Le lieu est l’Angleterre. L’année est 1928. L’un des théoriciens fondateurs de la mécanique quantique, Paul Dirac, se gratte la tête car les solutions à ses équations ont donné des résultats inattendus. Pour que les solutions aient un sens, explique-t-il, il doit exister une particule qui a la masse d’un électron mais la charge opposée. À l’époque, on ignorait l’existence d’une telle chose.
Plusieurs années s’écoulent avant que le physicien américain Carl Anderson n’observe un électron « positif », ou positron qui confirme la prédiction de Dirac.
Près de 80 ans plus tard, les positrons et autres antiparticules sont toujours étudiés pour tenter de répondre à des questions fondamentales sur l’univers et la matière qu’il contient. L’antimatière, comme son nom l’indique, peut être décrite comme l’opposé de la matière ordinaire. Chaque particule de l’univers possède des caractéristiques telles que la masse et la charge. Dans le cas de l’antimatière, la masse reste constante, mais le signe de la charge est inversé. Toutes les particules ont une contrepartie d’antimatière, même le neutron sans charge (ses quarks constitutifs ont bien une charge ; l’antineutron est composé d’antiquarks).
Contrairement à la matière, l’antimatière n’est pas commune. A moins d’être dans la haute atmosphère, ou à l’intérieur d’un accélérateur de particules, vous ne risquez pas de tomber dessus. « L’antimatière n’a pas toujours été aussi rare, explique Stéphane Coutu, physicien des particules de Penn State. Il fut un temps où elle était aussi répandue que la matière elle-même. « Juste après le Big Bang », explique Stéphane Coutu, « nous pensons qu’il devait y avoir exactement les mêmes quantités de matière et d’antimatière… et pourtant, en raison d’une petite asymétrie dans les lois d’interaction des particules, toute l’antimatière et la plupart de la matière de l’univers primitif ont été annihilées. Nous nous retrouvons aujourd’hui avec l’univers dominé par la matière qui en résulte. » L’étude des interactions matière-antimatière est donc un aperçu des premiers instants d’un univers naissant.
Pour mener ses recherches sur l’antimatière, Coutu envoie des détecteurs sophistiqués à la limite de l’atmosphère sur des ballons de haute altitude. Il recherche l’antimatière dans le rayonnement cosmique qui pleut sur la terre. Ce saupoudrage d’antimatière peut être une signature pour toutes sortes d’interactions entre particules qui se produisent au sein de notre galaxie.

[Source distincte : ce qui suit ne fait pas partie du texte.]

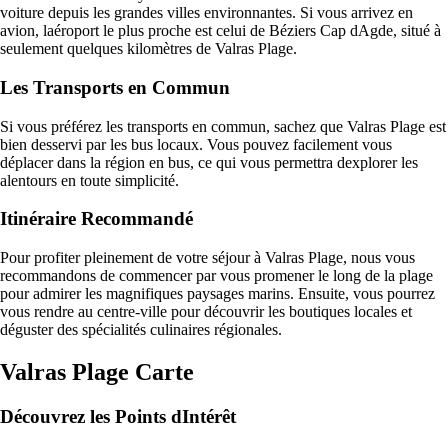
voiture depuis les grandes villes environnantes. Si vous arrivez en
avion, laéroport le plus proche est celui de Béziers Cap dAgde, situé à
seulement quelques kilomètres de Valras Plage.
Les Transports en Commun
Si vous préférez les transports en commun, sachez que Valras Plage est
bien desservi par les bus locaux. Vous pouvez facilement vous
déplacer dans la région en bus, ce qui vous permettra dexplorer les
alentours en toute simplicité.
Itinéraire Recommandé
Pour profiter pleinement de votre séjour à Valras Plage, nous vous
recommandons de commencer par vous promener le long de la plage
pour admirer les magnifiques paysages marins. Ensuite, vous pourrez
vous rendre au centre-ville pour découvrir les boutiques locales et
déguster des spécialités culinaires régionales.
Valras Plage Carte
Découvrez les Points dIntérêt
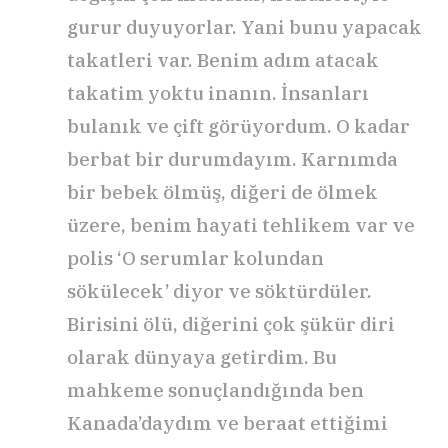
gurur duyuyorlar. Yani bunu yapacak
takatleri var. Benim adım atacak
takatim yoktu inanın. İnsanları
bulanık ve çift görüyordum. O kadar
berbat bir durumdayım. Karnımda
bir bebek ölmüş, diğeri de ölmek
üzere, benim hayati tehlikem var ve
polis ‘O serumlar kolundan
sökülecek’ diyor ve söktürdüler.
Birisini ölü, diğerini çok şükür diri
olarak dünyaya getirdim. Bu
mahkeme sonuçlandığında ben
Kanada’daydım ve beraat ettiğimi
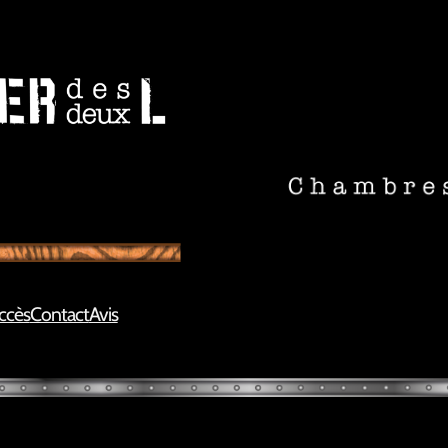
ccès
Contact
Avis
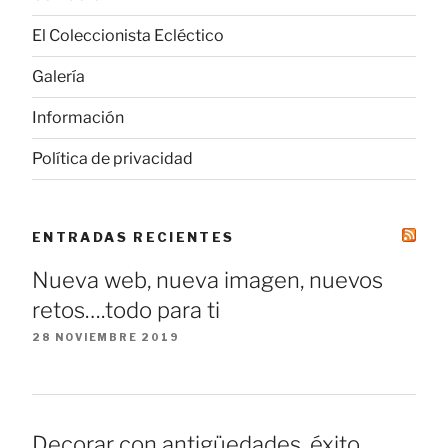
El Coleccionista Ecléctico
Galería
Información
Política de privacidad
ENTRADAS RECIENTES
Nueva web, nueva imagen, nuevos
retos….todo para ti
28 NOVIEMBRE 2019
Decorar con antigüedades, éxito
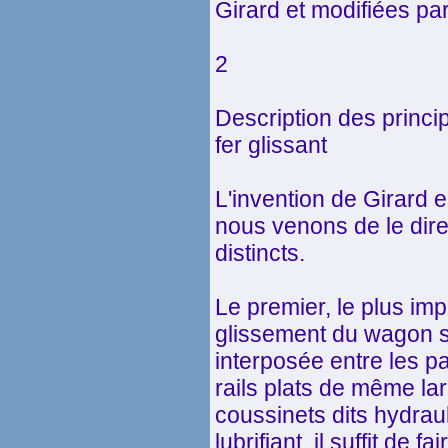
Girard et modifiées pa
2
Description des princ
fer glissant
L'invention de Girard 
nous venons de le dire
distincts.
Le premier, le plus imp
glissement du wagon 
interposée entre les pa
rails plats de même l
coussinets dits hydrau
lubrifiant, il suffit de 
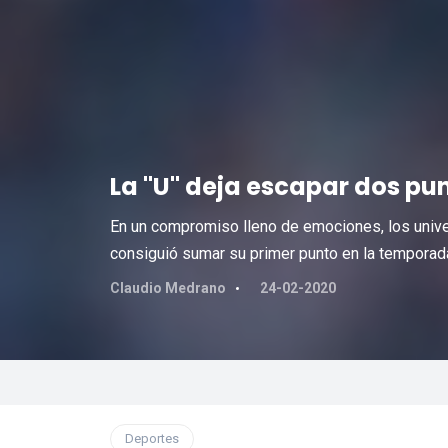
La "U" deja escapar dos p
En un compromiso lleno de emociones, los univer
consiguió sumar su primer punto en la temporad
Claudio Medrano
24-02-2020
Deportes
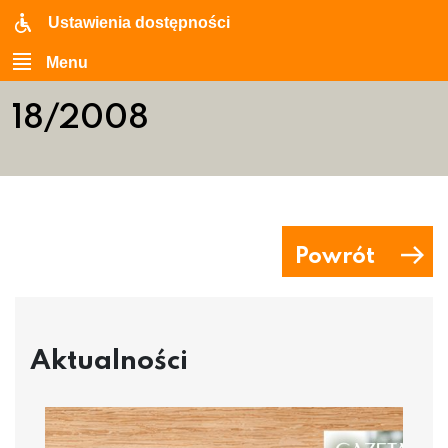
Ustawienia dostępności
Menu
18/2008
Powrót
Aktualności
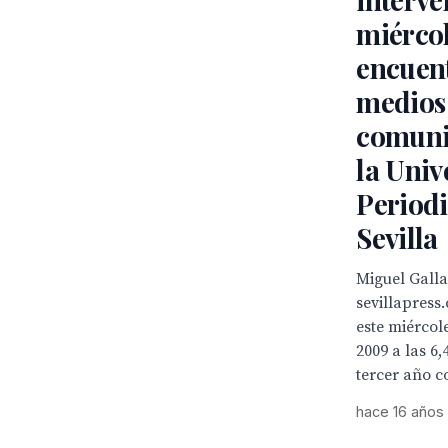
miércol
encuen
medios
comuni
la Univ
Period
Sevilla
Miguel Galla
sevillapress
este miércol
2009 a las 6,
tercer año co
hace 16 años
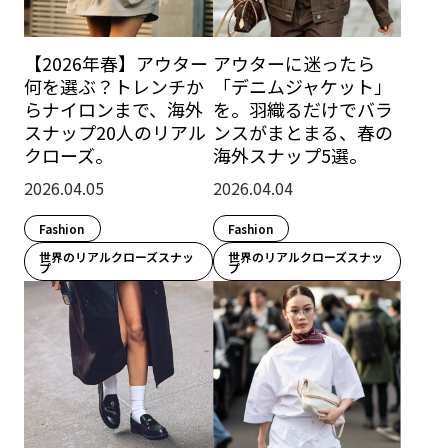
【2026年春】アウター
アウターに迷ったら
何を選ぶ？トレンチか
「デニムジャケット」
らナイロンまで、海外
を。羽織るだけでバラ
スナップ20人のリアル
ンスがまとまる、春の
クローズ。
海外スナップ5選。
2026.04.05
2026.04.04
Fashion​
Fashion​
世界のリアルクローズスナッ
世界のリアルクローズスナッ
プ
プ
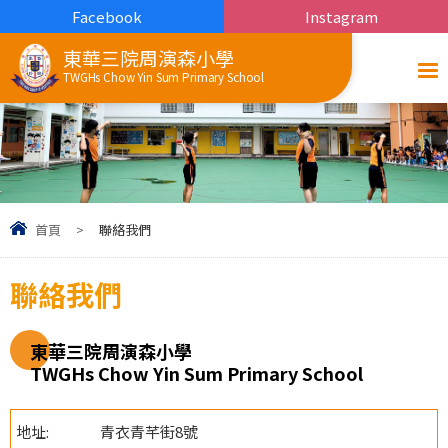
Facebook
Instagram
東華三院周演森小學
TWGHs Chow Yin Sum Primary School
首頁
>
聯絡我們
聯絡我們
東華三院周演森小學
TWGHs Chow Yin Sum Primary School
地址:
青衣青芊街8號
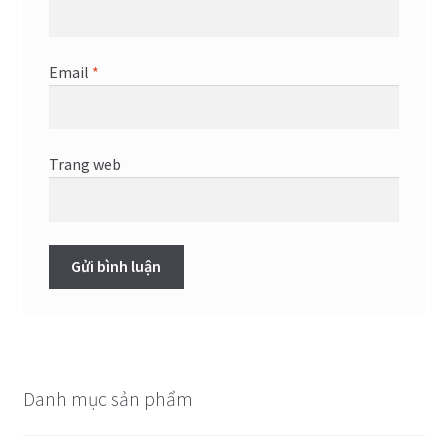
Email
*
Trang web
Danh mục sản phẩm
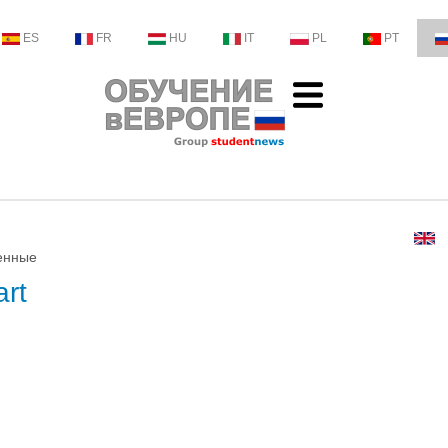
ES
FR
HU
IT
PL
PT
венные
rt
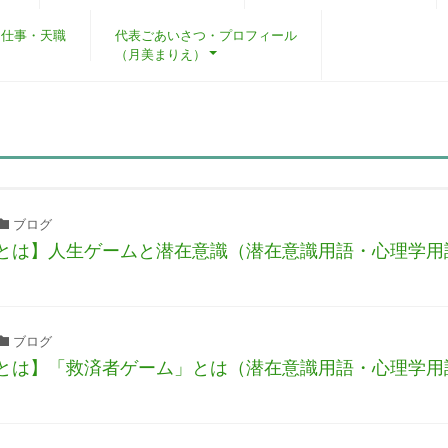
・仕事・天職
代表ごあいさつ・プロフィール
（月美まりえ）
ブログ
とは】⼈⽣ゲームと潜在意識（潜在意識用語・心理学用
ブログ
とは】「救済者ゲーム」とは（潜在意識用語・心理学用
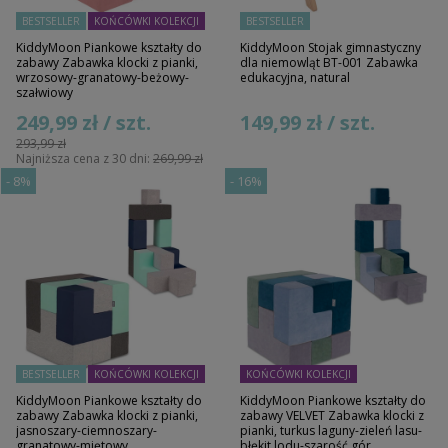
BESTSELLER
KOŃCÓWKI KOLEKCJI
BESTSELLER
KiddyMoon Piankowe kształty do
KiddyMoon Stojak gimnastyczny
zabawy Zabawka klocki z pianki,
dla niemowląt BT-001 Zabawka
wrzosowy-granatowy-beżowy-
edukacyjna, natural
szałwiowy
249,99 zł / szt.
149,99 zł / szt.
293,99 zł
Najniższa cena z 30 dni:
269,99 zł
-
8%
-
16%
BESTSELLER
KOŃCÓWKI KOLEKCJI
KOŃCÓWKI KOLEKCJI
KiddyMoon Piankowe kształty do
KiddyMoon Piankowe kształty do
zabawy Zabawka klocki z pianki,
zabawy VELVET Zabawka klocki z
jasnoszary-ciemnoszary-
pianki, turkus laguny-zieleń lasu-
granatowy-miętowy
błękit lodu-szarość gór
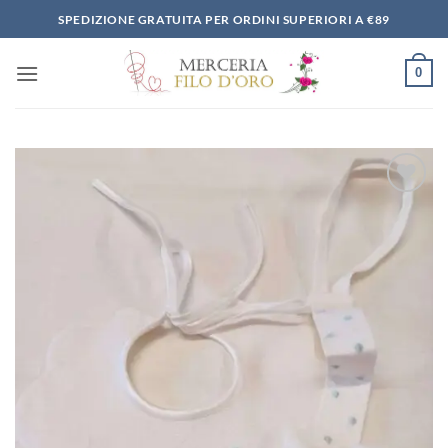
Salta
SPEDIZIONE GRATUITA PER ORDINI SUPERIORI A €89
ai
contenuti
0
Aggiungi
alla lista
dei
desideri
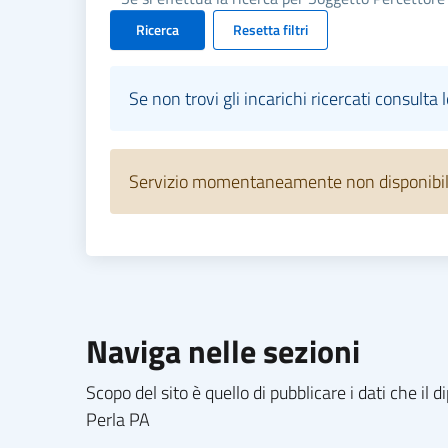
Ricerca
Resetta filtri
Se non trovi gli incarichi ricercati consulta 
Servizio momentaneamente non disponibile.
Naviga nelle sezioni
Scopo del sito è quello di pubblicare i dati che i
Perla PA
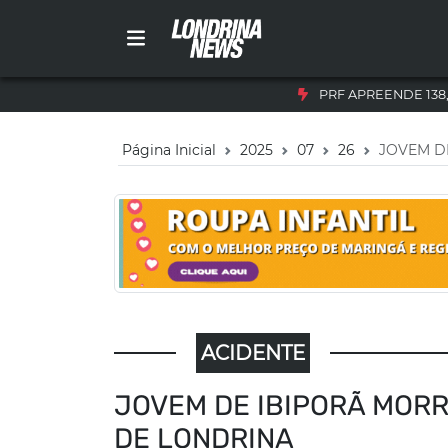
PRF APREENDE 138
Página Inicial
2025
07
26
JOVEM D
ACIDENTE
JOVEM DE IBIPORÃ MORR
DE LONDRINA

Certains physiciens, au lieu d’observer l’antimatière produite par la nature, l’étudient en fabriquant la leur dans un accélérateur de particules. Lorsque des particules ordinaires sont accélérées à des vitesses très rapides, puis entrent en collision les unes avec les autres, explique Coutu, des antiparticules peuvent naître des explosions à haute énergie qui s’ensuivent. Ces antiparticules sont toutefois de courte durée et rencontrent invariablement leur correspondant de matière ordinaire dans un processus destructeur appelé annihilation.
L’annihilation ne signifie pas que les particules disparaissent complètement, mais simplement que leur énergie est transférée vers une forme différente, ajoute-t-il.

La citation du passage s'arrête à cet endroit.